HOW TO COMPLETE THIS TASK
Please give the number of lines in the entries below that hold "bounding", with no other words.

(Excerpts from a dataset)
▼
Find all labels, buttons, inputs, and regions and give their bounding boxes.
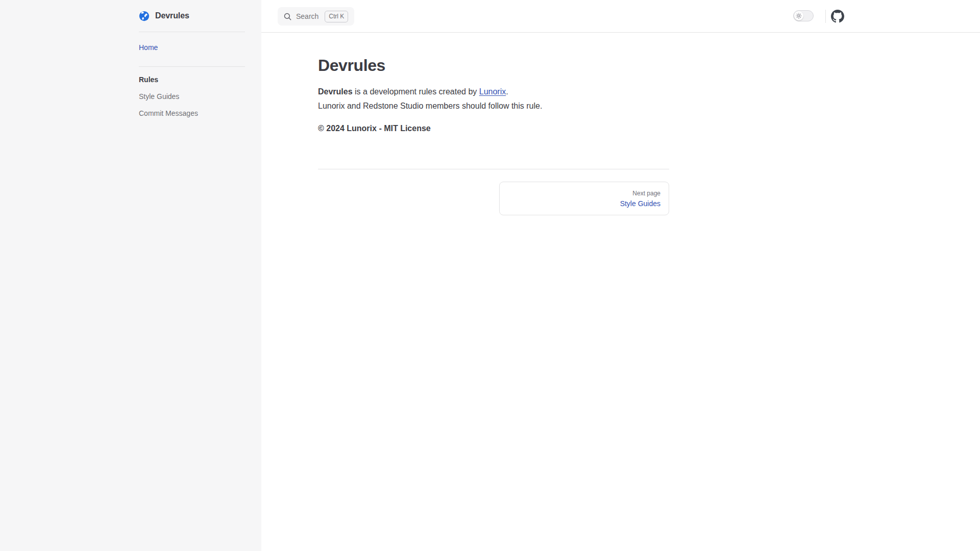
navbar: Search Ctrl K — [261, 0, 980, 33]
search-shortcut-badge: Ctrl K — [325, 11, 348, 22]
intro-line2: Lunorix and Redstone Studio members shou… — [318, 102, 542, 110]
intro-period: . — [506, 87, 508, 96]
sidebar-item-home[interactable]: Home — [139, 43, 245, 52]
navbar-divider — [825, 10, 826, 23]
sidebar-item-style-guides[interactable]: Style Guides — [139, 92, 245, 101]
github-icon — [831, 10, 844, 23]
next-page-link[interactable]: Style Guides — [620, 198, 660, 209]
content-divider — [318, 169, 669, 169]
page-title: Devrules — [318, 55, 669, 76]
github-link[interactable] — [831, 10, 844, 23]
theme-toggle[interactable] — [793, 10, 814, 21]
sidebar-item-commit-messages[interactable]: Commit Messages — [139, 109, 245, 118]
sun-icon — [796, 13, 802, 19]
theme-toggle-knob — [794, 11, 803, 20]
brand-title: Devrules — [155, 11, 189, 20]
globe-icon — [139, 11, 150, 21]
next-page-label: Next page — [632, 188, 660, 198]
sidebar-section-title-rules: Rules — [139, 75, 245, 84]
intro-text: is a development rules created by — [353, 87, 479, 96]
sidebar: Devrules Home Rules Style Guides Commit … — [0, 0, 261, 551]
search-label: Search — [296, 12, 318, 20]
lunorix-link[interactable]: Lunorix — [479, 87, 506, 96]
brand-home-link[interactable]: Devrules — [139, 0, 245, 32]
next-page-card[interactable]: Next page Style Guides — [499, 182, 669, 215]
intro-bold: Devrules — [318, 87, 353, 96]
sidebar-divider — [139, 66, 245, 67]
copyright-text: © 2024 Lunorix - MIT License — [318, 121, 669, 136]
intro-paragraph: Devrules is a development rules created … — [318, 85, 669, 113]
search-button[interactable]: Search Ctrl K — [278, 7, 354, 26]
search-icon — [284, 13, 291, 20]
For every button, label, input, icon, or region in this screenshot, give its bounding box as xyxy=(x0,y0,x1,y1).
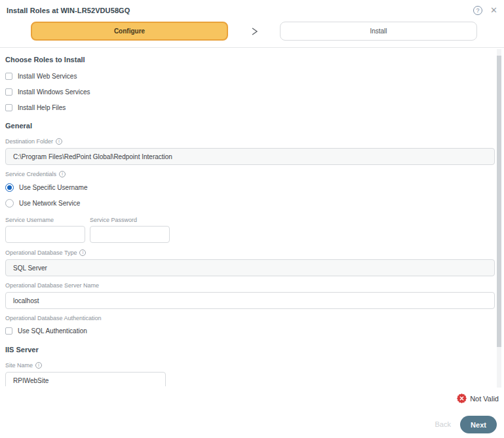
install-roles-dialog: Install Roles at WIN-LR52VDU58GQ ? ✕ Con… xyxy=(0,0,504,438)
destination-folder-label: Destination Folder i xyxy=(5,138,495,145)
general-heading: General xyxy=(5,122,495,130)
info-icon[interactable]: i xyxy=(79,249,86,256)
validation-status: Not Valid xyxy=(457,393,499,403)
install-web-services-checkbox[interactable] xyxy=(5,73,12,80)
site-name-label: Site Name i xyxy=(5,362,495,369)
chevron-right-icon xyxy=(250,26,259,37)
service-username-input[interactable] xyxy=(5,226,85,243)
info-icon[interactable]: i xyxy=(56,138,62,145)
use-sql-authentication-checkbox[interactable] xyxy=(5,327,12,335)
db-auth-label: Operational Database Authentication xyxy=(5,315,495,321)
use-network-service-radio[interactable] xyxy=(5,199,14,208)
status-label: Not Valid xyxy=(470,395,499,403)
not-valid-icon xyxy=(457,393,467,403)
db-type-input[interactable] xyxy=(5,259,495,276)
destination-folder-input[interactable] xyxy=(5,148,495,165)
use-specific-username-radio[interactable] xyxy=(5,183,14,192)
site-name-input[interactable] xyxy=(5,372,166,386)
close-icon[interactable]: ✕ xyxy=(490,6,497,15)
radio-row-specific-username: Use Specific Username xyxy=(5,183,495,192)
help-icon[interactable]: ? xyxy=(473,6,482,15)
install-windows-services-checkbox[interactable] xyxy=(5,88,12,96)
service-credentials-label: Service Credentials i xyxy=(5,171,495,177)
step-configure[interactable]: Configure xyxy=(31,22,228,41)
radio-row-network-service: Use Network Service xyxy=(5,199,495,208)
service-password-input[interactable] xyxy=(90,226,170,243)
scrollbar-thumb[interactable] xyxy=(497,56,501,347)
checkbox-row-windows-services: Install Windows Services xyxy=(5,88,495,96)
radio-label: Use Specific Username xyxy=(19,184,87,191)
checkbox-label: Install Windows Services xyxy=(18,88,90,96)
install-help-files-checkbox[interactable] xyxy=(5,104,12,111)
checkbox-row-web-services: Install Web Services xyxy=(5,73,495,80)
step-install[interactable]: Install xyxy=(280,22,477,41)
db-server-label: Operational Database Server Name xyxy=(5,282,495,289)
back-button[interactable]: Back xyxy=(435,420,451,428)
db-type-label: Operational Database Type i xyxy=(5,249,495,256)
iis-heading: IIS Server xyxy=(5,346,495,354)
roles-heading: Choose Roles to Install xyxy=(5,56,495,64)
checkbox-label: Use SQL Authentication xyxy=(18,327,87,335)
service-password-label: Service Password xyxy=(90,217,170,223)
service-username-label: Service Username xyxy=(5,217,85,223)
wizard-steps: Configure Install xyxy=(31,22,477,41)
info-icon[interactable]: i xyxy=(35,362,42,369)
titlebar: Install Roles at WIN-LR52VDU58GQ ? ✕ xyxy=(0,0,504,15)
radio-label: Use Network Service xyxy=(19,200,80,207)
configure-form: Choose Roles to Install Install Web Serv… xyxy=(0,48,504,386)
info-icon[interactable]: i xyxy=(59,171,66,177)
db-server-input[interactable] xyxy=(5,292,495,309)
service-credential-fields: Service Username Service Password xyxy=(5,217,495,243)
checkbox-label: Install Web Services xyxy=(18,73,77,80)
checkbox-row-sql-auth: Use SQL Authentication xyxy=(5,327,495,335)
checkbox-row-help-files: Install Help Files xyxy=(5,104,495,111)
checkbox-label: Install Help Files xyxy=(18,104,66,111)
dialog-title: Install Roles at WIN-LR52VDU58GQ xyxy=(7,7,130,14)
next-button[interactable]: Next xyxy=(460,416,497,433)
▲
TASK OUTPUT
2